The One-Percent Rule My Sizing Never Reaches
Suneet Malhotra
Jun 02, 2026
My stock engine has two rules for how big a position can be. They sit four lines apart in the config. Risk one percent of equity per trade. Cap any single position at ten thousand dollars of notional. I wrote both. For months I described the sizing of the account, out loud and in these posts, as one percent per trade. This week I did the arithmetic, and the one-percent rule has not set a position size in a single trade at the account's current equity. The flat cap wins every time, and the two rules do not even point in the same direction.

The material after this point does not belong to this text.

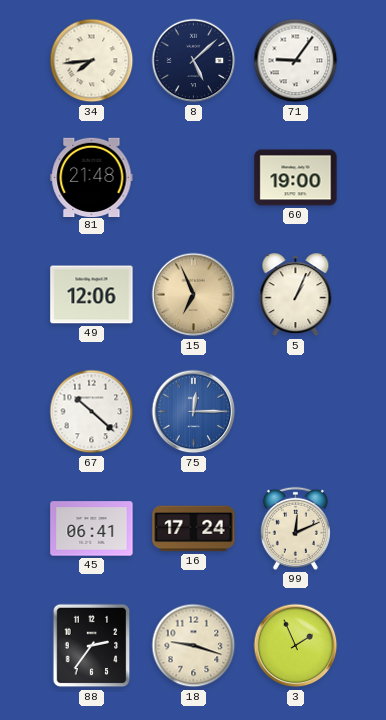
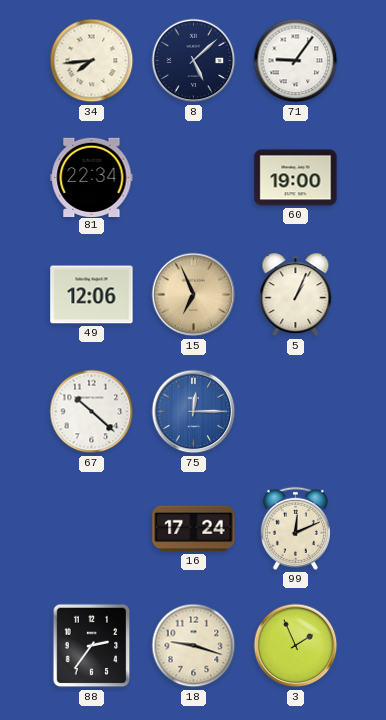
81: 21:48 -> 22:34
45: 06:41 -> none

This is a Tuesday market-structure post, but the structure in question is inside my own sizing function, not out in the tape. The tape, for what it is worth, spent this week printing fresh record highs on the AI rally before pausing. The instinct in a week like that is to lean in and size up. My engine cannot size up. It turns out it has not been sizing the way I thought it was for a long time.
The arithmetic
Start the position-size calculation from the risk rule. One percent of a hundred-thousand-dollar account is a thousand dollars of risk budget per trade. The stop loss is three percent below entry. So the dollar risk per share is three percent of the share price, and the number of shares is the risk budget divided by that. Multiply back out to notional and the price cancels: notional equals risk budget divided by the stop fraction. A thousand dollars divided by three percent is thirty-three thousand dollars of notional.

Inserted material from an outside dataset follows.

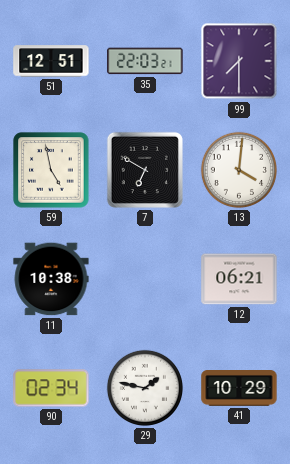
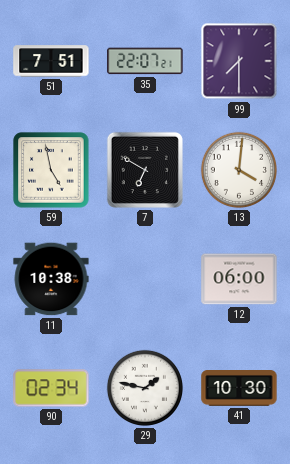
51: 12:51 -> 7:51
35: 22:03 -> 22:07
12: 06:21 -> 06:00
41: 10:29 -> 10:30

Now apply the cap. Maximum position, ten thousand dollars. Thirty-three thousand is more than ten thousand, so the cap binds. Every time. The actual dollar risk on a ten-thousand-dollar position with a three-percent stop is three hundred dollars. Three hundred dollars on a hundred-thousand-dollar account is three tenths of one percent.
I have been calling it a one-percent engine. It is a three-tenths-of-one-percent engine, and the rule doing the work is not the one with the principled name.
When the one-percent rule would actually fire
The risk rule only sets the size when its notional comes in under the cap. Set the two equal and solve. One percent of equity, divided by the three-percent stop, equals ten thousand dollars. That happens at thirty thousand dollars of equity. Below thirty thousand, the one-percent rule binds and risk per trade holds at a true one percent. Above thirty thousand, the cap binds and the risk fraction falls as the account grows.
So the rule I thought was governing every trade only takes over after the account has drawn down seventy percent from where it sits today. The principled-sounding rule is, in practice, a deep-drawdown rule. In every normal state of the account it is dormant, and sizing is a flat dollar amount wearing a percentage's name.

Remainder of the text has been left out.